====== DATASET CONTENT ======

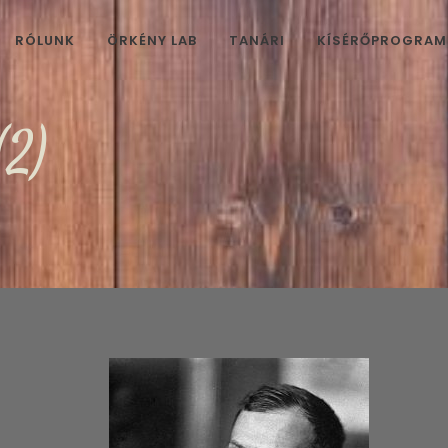
RÓLUNK
ÖRKÉNY LAB
TANÁRI
KÍSÉRŐPROGRA
(2)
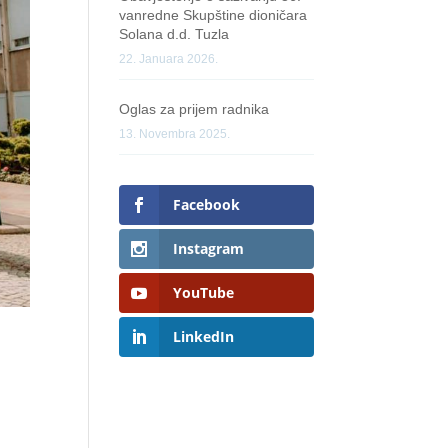
vanredne Skupštine dioničara
Solana d.d. Tuzla
22. Januara 2026.
Oglas za prijem radnika
13. Novembra 2025.
Facebook
Instagram
YouTube
LinkedIn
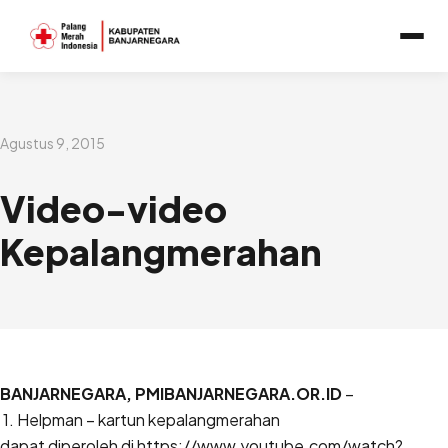
Lewati
ke
konten
Agustus 9, 2015
Video-video
Kepalangmerahan
BANJAR
NEGARA
,
PMI
BANJAR
NEGARA
.
OR
.
ID
–
1. Helpman – kartun kepalangmerahan
dapat diperoleh di
https://www.youtube.com/watch?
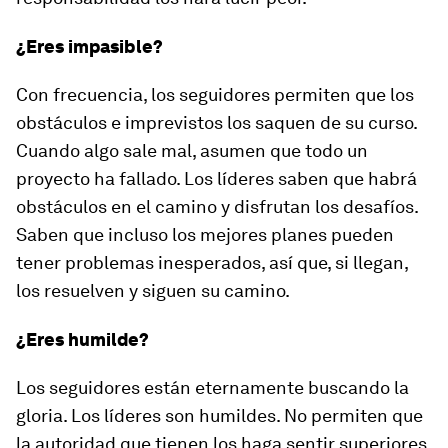
¿Eres impasible?
Con frecuencia, los seguidores permiten que los
obstáculos e imprevistos los saquen de su curso.
Cuando algo sale mal, asumen que todo un
proyecto ha fallado. Los líderes saben que habrá
obstáculos en el camino y disfrutan los desafíos.
Saben que incluso los mejores planes pueden
tener problemas inesperados, así que, si llegan,
los resuelven y siguen su camino.
¿Eres humilde?
Los seguidores están eternamente buscando la
gloria. Los líderes son humildes. No permiten que
la autoridad que tienen los haga sentir superiores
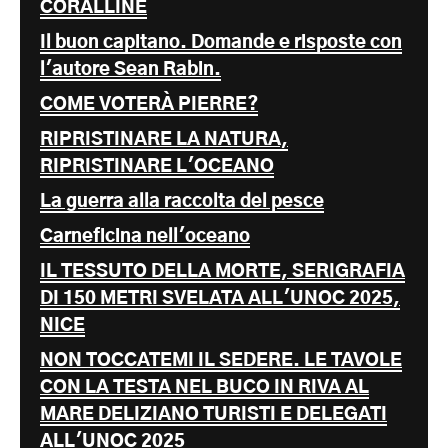
CORALLINE
Il buon capitano. Domande e risposte con
l'autore Sean Rabin.
COME VOTERÀ PIERRE?
RIPRISTINARE LA NATURA,
RIPRISTINARE L'OCEANO
La guerra alla raccolta del pesce
Carneficina nell'oceano
IL TESSUTO DELLA MORTE, SERIGRAFIA
DI 150 METRI SVELATA ALL'UNOC 2025,
NICE
NON TOCCATEMI IL SEDERE. LE TAVOLE
CON LA TESTA NEL BUCO IN RIVA AL
MARE DELIZIANO TURISTI E DELEGATI
ALL'UNOC 2025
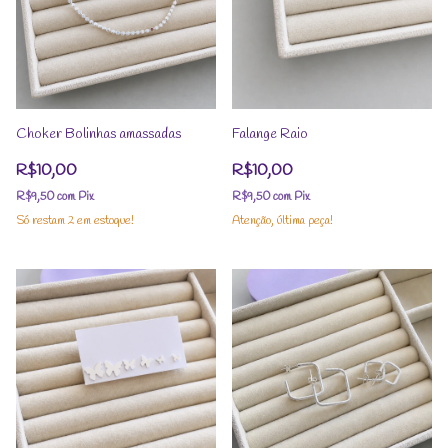
Choker Bolinhas amassadas
Falange Raio
R$10,00
R$10,00
R$9,50
com
Pix
R$9,50
com
Pix
Só restam
2
em estoque!
Atenção, última peça!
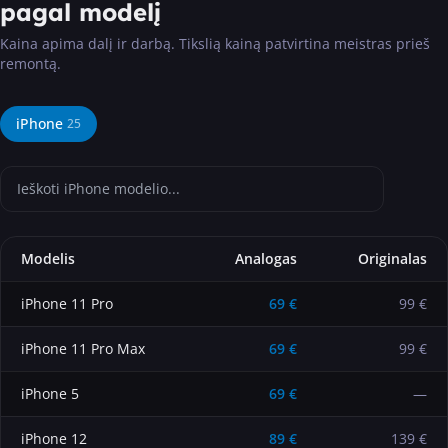
pagal modelį
Kaina apima dalį ir darbą. Tikslią kainą patvirtina meistras prieš
remontą.
iPhone
25
Modelis
Analogas
Originalas
iPhone 11 Pro
69
€
99 €
iPhone 11 Pro Max
69
€
99 €
iPhone 5
69
€
—
iPhone 12
89
€
139 €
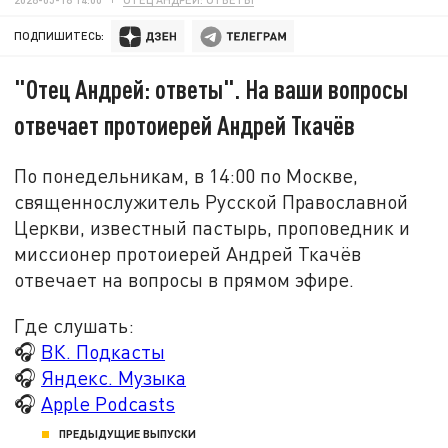
ПОДПИШИТЕСЬ:
"Отец Андрей: ответы". На ваши вопросы
отвечает протоиерей Андрей Ткачёв
По понедельникам, в 14:00 по Москве,
священнослужитель Русской Православной
Церкви, известный пастырь, проповедник и
миссионер протоиерей Андрей Ткачёв
отвечает на вопросы в прямом эфире.
Где слушать:
🎧
ВК. Подкасты
🎧
Яндекс. Музыка
🎧
Apple Podcasts
ПРЕДЫДУЩИЕ ВЫПУСКИ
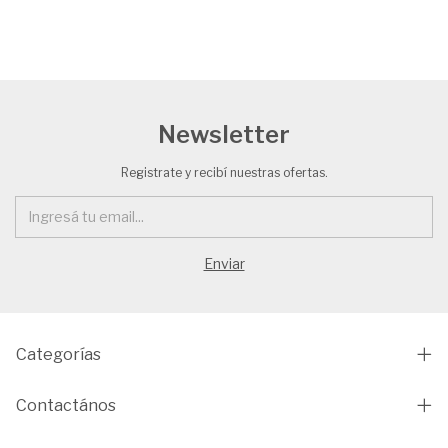
Newsletter
Registrate y recibí nuestras ofertas.
Categorías
Contactános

======

WHAT TO WORK ON
Exact repeats of the lines from the first one in the data through the line containing "https://www.youtube.com/watch?" make up the answer. Pictures do not.

RESPONSE BOX
RÓLUNK
ÖRKÉNY LAB
TANÁRI
KÍSÉRŐPROGRA
(2)
vanredne Skupštine dioničara
Solana d.d. Tuzla
22. Januara 2026.
Oglas za prijem radnika
13. Novembra 2025.
Facebook
Instagram
YouTube
LinkedIn
Lewati
ke
konten
Agustus 9, 2015
Video-video
Kepalangmerahan
BANJAR
NEGARA
,
PMI
BANJAR
NEGARA
.
OR
.
ID
–
1. Helpman – kartun kepalangmerahan
dapat diperoleh di
https://www.youtube.com/watch?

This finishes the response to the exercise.